Items listed in a dataset
════════════════
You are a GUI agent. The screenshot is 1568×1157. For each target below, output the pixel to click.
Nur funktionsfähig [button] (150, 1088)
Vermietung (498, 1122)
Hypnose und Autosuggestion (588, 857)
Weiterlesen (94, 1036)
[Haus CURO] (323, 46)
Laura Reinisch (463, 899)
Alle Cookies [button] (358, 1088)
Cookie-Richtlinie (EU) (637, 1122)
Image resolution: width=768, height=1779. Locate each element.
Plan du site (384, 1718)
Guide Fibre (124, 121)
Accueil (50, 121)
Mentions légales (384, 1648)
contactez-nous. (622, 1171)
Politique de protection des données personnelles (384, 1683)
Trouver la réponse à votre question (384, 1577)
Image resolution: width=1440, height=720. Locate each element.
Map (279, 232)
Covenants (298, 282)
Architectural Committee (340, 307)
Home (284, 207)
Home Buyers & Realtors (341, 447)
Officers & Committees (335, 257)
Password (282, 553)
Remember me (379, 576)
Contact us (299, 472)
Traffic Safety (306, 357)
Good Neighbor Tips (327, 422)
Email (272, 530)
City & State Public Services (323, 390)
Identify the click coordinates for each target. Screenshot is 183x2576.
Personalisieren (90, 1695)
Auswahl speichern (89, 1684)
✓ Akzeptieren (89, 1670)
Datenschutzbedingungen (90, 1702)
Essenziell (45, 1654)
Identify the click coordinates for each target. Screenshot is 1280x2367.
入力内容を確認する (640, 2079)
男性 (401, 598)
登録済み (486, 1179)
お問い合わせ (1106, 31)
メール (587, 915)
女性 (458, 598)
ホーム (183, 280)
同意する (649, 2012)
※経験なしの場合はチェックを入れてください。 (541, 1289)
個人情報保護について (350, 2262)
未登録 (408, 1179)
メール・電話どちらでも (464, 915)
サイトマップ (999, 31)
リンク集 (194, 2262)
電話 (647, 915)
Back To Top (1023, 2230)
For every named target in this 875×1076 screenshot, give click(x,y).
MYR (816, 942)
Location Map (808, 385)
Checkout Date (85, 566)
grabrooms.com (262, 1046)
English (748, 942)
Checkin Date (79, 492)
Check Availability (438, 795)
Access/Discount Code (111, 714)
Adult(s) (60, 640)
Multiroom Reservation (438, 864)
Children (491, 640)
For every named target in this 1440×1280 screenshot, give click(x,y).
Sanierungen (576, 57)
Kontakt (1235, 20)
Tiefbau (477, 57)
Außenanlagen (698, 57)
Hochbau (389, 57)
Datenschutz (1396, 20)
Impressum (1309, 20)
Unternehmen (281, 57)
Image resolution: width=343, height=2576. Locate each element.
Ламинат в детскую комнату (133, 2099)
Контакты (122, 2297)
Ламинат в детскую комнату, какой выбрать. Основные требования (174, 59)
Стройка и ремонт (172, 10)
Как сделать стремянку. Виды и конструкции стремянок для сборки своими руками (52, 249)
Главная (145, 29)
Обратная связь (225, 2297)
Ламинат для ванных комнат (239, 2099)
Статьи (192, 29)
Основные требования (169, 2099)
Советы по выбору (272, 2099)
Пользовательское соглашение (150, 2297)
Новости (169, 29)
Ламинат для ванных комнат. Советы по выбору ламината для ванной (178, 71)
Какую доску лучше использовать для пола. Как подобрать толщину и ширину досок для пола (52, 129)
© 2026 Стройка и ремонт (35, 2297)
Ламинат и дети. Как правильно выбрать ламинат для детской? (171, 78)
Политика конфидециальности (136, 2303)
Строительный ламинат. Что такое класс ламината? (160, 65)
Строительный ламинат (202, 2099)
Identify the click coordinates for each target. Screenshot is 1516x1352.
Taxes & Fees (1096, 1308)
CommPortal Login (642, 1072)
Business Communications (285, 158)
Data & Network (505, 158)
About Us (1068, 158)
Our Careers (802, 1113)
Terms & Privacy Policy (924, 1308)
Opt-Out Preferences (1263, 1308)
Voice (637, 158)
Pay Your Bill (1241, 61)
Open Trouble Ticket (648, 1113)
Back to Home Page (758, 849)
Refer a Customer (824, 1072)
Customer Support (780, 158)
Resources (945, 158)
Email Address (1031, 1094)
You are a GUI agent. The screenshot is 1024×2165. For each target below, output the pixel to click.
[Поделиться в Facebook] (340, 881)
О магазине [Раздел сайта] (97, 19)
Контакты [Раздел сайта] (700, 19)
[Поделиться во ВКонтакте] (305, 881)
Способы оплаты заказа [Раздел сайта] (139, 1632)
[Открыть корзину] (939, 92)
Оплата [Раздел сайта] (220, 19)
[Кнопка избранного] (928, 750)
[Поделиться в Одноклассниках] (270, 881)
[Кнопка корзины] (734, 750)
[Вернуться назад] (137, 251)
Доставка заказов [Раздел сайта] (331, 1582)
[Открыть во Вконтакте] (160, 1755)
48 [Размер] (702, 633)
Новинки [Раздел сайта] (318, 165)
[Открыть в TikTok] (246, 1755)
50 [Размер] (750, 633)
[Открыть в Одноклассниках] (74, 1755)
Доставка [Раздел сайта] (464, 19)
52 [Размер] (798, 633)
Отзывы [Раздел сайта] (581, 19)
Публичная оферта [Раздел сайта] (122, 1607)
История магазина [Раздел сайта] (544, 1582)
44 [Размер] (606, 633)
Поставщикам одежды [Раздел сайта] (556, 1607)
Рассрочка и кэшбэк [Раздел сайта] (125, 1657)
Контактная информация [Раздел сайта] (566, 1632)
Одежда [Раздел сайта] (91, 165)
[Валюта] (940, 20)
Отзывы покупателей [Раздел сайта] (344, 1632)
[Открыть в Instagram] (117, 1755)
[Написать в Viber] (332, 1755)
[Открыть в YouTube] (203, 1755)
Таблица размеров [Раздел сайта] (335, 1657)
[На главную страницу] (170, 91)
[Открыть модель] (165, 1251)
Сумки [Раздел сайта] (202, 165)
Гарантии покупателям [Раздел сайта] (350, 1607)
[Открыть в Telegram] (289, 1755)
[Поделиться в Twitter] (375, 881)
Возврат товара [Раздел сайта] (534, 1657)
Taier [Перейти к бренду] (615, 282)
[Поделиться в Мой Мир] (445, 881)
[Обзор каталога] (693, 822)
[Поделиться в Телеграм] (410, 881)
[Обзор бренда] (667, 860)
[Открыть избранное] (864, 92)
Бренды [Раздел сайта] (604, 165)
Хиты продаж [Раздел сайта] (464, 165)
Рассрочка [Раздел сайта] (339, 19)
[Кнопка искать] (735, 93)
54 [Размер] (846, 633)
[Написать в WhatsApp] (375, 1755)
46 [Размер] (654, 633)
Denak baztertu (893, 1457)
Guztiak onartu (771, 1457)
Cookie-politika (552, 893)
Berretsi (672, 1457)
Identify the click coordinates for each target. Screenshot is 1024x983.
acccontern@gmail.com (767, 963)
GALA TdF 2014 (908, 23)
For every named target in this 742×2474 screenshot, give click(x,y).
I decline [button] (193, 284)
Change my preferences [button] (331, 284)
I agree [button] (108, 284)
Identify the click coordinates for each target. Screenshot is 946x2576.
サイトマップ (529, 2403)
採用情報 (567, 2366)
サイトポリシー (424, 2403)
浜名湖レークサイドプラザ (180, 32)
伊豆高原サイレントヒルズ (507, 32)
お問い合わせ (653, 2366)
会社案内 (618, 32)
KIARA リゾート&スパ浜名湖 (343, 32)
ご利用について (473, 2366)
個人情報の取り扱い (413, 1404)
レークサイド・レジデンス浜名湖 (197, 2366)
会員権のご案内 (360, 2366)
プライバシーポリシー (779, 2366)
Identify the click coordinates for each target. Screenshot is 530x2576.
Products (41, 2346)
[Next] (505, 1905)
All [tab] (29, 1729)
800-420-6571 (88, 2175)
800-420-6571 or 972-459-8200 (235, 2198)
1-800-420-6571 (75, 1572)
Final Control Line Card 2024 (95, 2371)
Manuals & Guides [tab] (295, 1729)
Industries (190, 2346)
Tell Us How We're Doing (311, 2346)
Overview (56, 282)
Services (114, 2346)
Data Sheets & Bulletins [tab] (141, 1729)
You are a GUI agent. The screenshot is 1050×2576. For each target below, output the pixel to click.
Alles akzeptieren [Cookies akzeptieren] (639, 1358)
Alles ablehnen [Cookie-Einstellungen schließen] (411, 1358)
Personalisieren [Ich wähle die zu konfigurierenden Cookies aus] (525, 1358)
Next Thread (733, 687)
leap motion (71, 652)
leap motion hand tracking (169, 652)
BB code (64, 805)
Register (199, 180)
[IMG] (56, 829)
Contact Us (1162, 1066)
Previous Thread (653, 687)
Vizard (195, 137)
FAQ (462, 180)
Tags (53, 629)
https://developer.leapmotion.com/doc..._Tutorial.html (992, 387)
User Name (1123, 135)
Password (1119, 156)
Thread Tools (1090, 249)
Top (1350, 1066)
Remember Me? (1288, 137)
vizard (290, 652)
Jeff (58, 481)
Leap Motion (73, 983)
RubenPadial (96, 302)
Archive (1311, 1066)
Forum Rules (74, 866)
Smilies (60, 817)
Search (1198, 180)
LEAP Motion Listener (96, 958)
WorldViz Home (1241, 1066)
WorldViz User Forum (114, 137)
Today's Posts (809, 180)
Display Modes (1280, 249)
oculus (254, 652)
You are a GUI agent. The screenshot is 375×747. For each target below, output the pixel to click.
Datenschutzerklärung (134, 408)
════════════════
| Exercise requirements |
Each line in the records above with "element" must be returned.

| Answer to this problem |
Image resolution: width=768, height=1779. Locate each element.
Image resolution: width=1440, height=720. Locate each element.
Image resolution: width=343, height=2576. Locate each element.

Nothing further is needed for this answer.